▸ Required action
If a line in the records below contains the word "each", return that line.

BEGIN

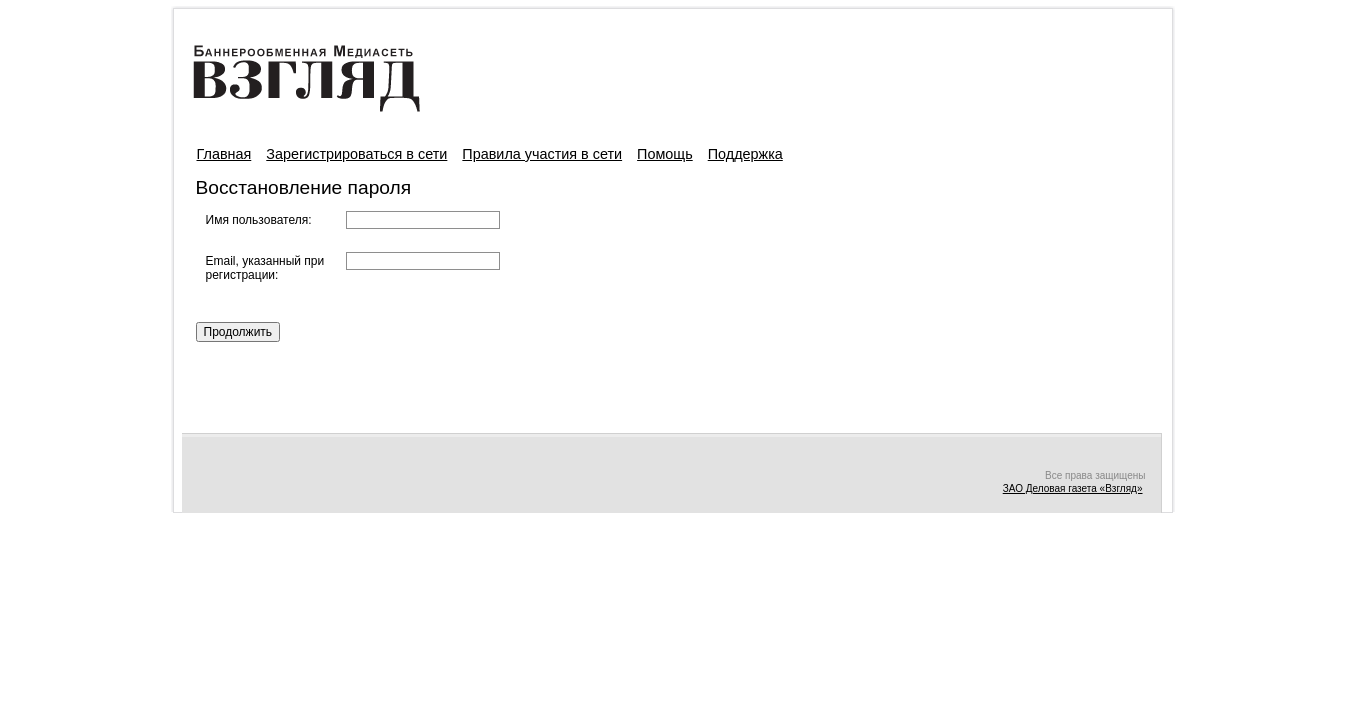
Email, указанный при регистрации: (265, 268)
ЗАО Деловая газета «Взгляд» (1073, 488)
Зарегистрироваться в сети (356, 154)
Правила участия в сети (542, 154)
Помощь (665, 154)
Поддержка (745, 154)
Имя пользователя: (259, 220)
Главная (224, 154)
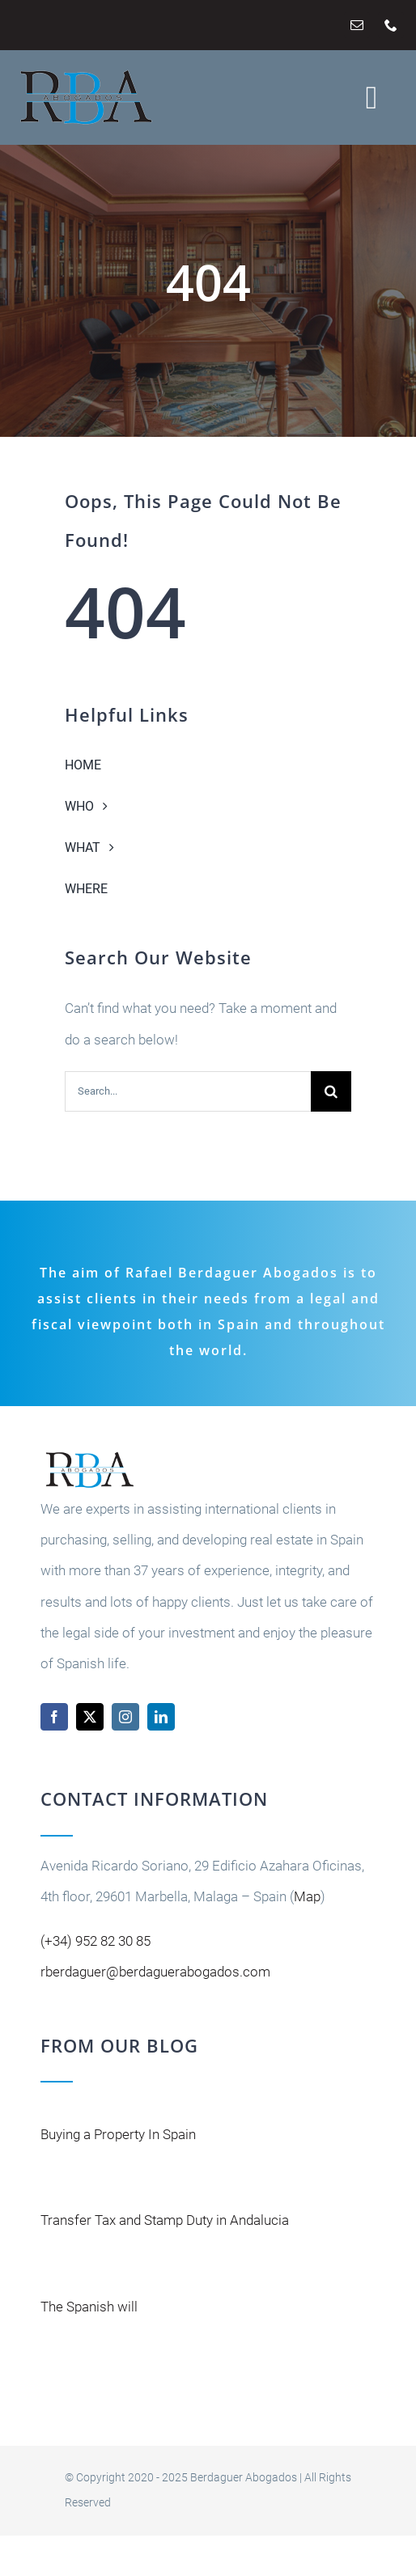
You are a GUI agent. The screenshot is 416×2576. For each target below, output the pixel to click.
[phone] (391, 25)
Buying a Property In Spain (118, 2134)
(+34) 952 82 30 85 (95, 1941)
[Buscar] (331, 1091)
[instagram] (125, 1717)
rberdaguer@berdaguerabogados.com (155, 1972)
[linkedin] (161, 1717)
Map (307, 1896)
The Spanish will (89, 2306)
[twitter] (90, 1717)
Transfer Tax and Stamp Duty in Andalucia (164, 2220)
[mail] (357, 25)
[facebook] (54, 1717)
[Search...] (188, 1091)
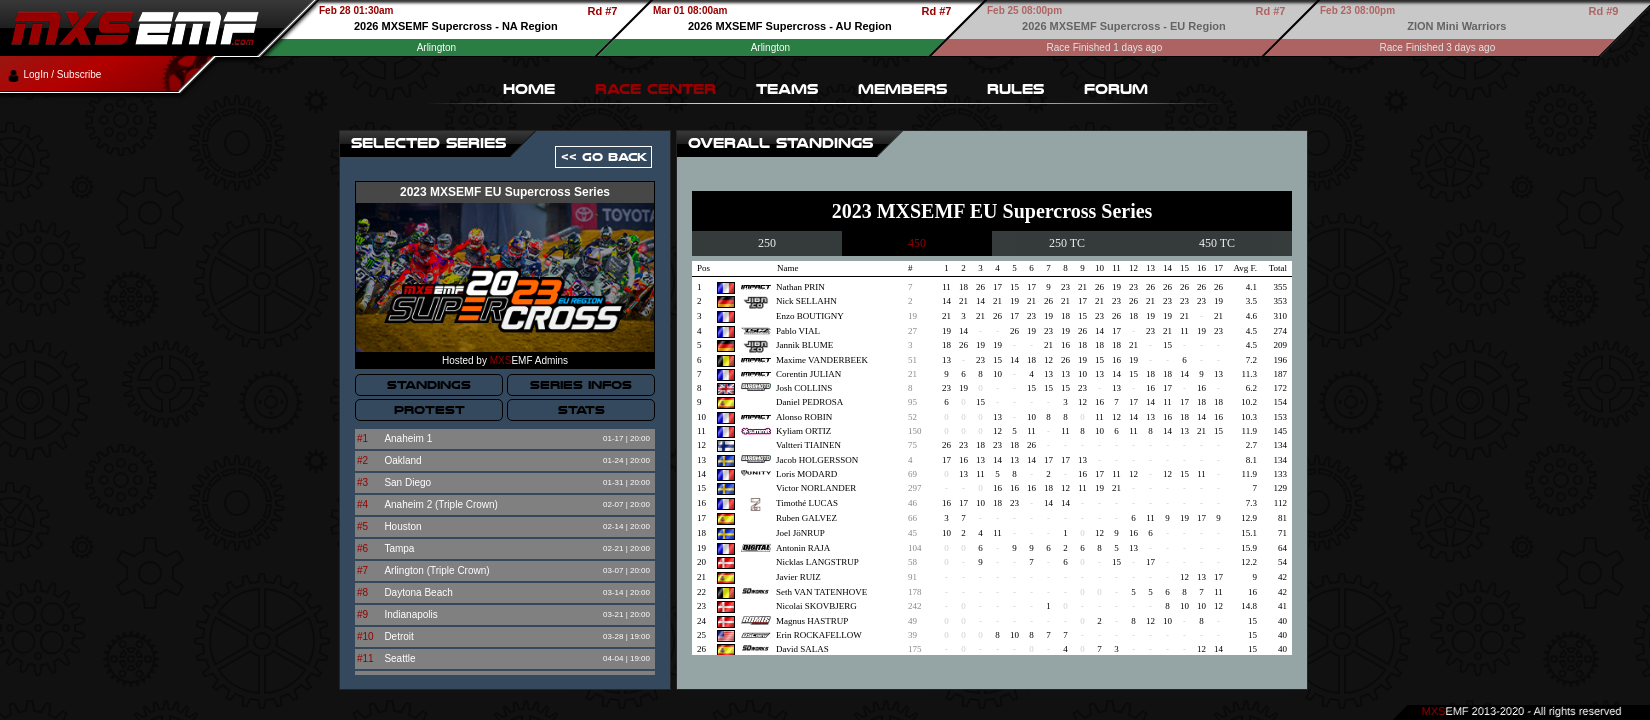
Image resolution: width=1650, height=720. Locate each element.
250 (767, 243)
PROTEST (429, 410)
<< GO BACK (604, 157)
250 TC (1067, 243)
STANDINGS (429, 385)
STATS (581, 410)
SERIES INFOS (581, 385)
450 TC (1217, 243)
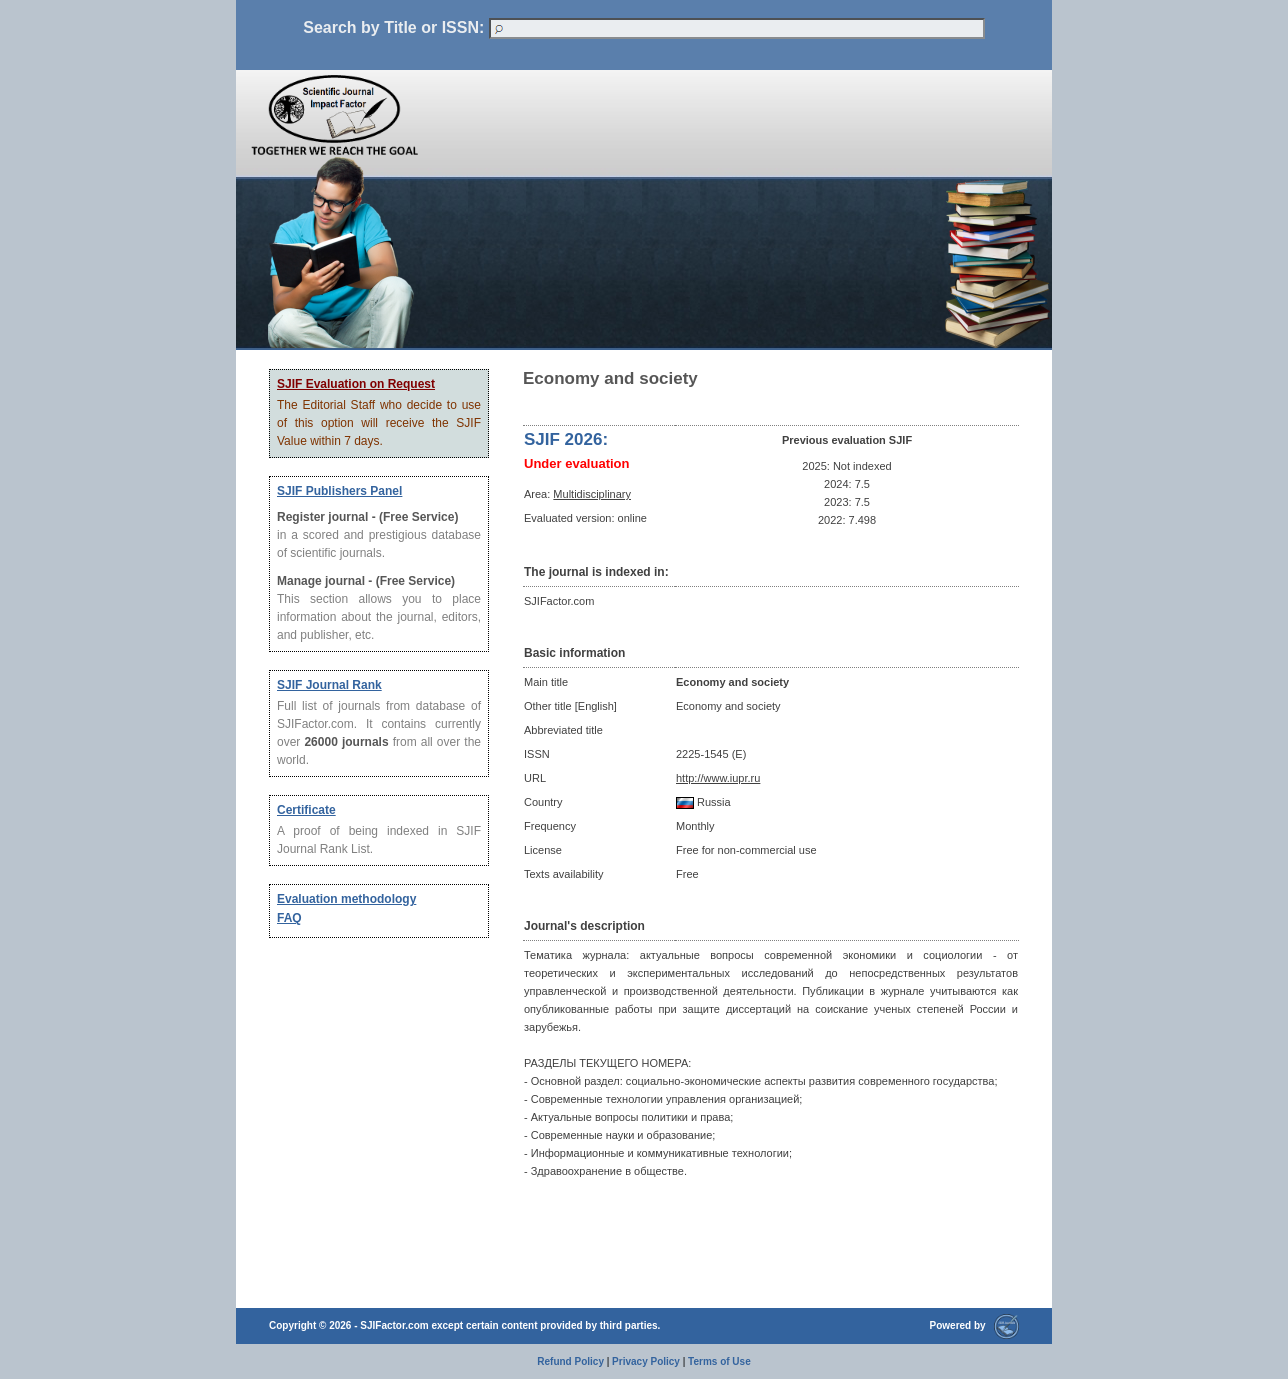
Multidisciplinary (592, 494)
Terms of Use (719, 1361)
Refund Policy (570, 1361)
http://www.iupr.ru (718, 778)
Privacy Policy (646, 1361)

END

▸ Solution
You are a GUI agent. The screenshot is 416×2576. For each target below, output the pixel to click.
Image resolution: width=1650, height=720. Locate each element.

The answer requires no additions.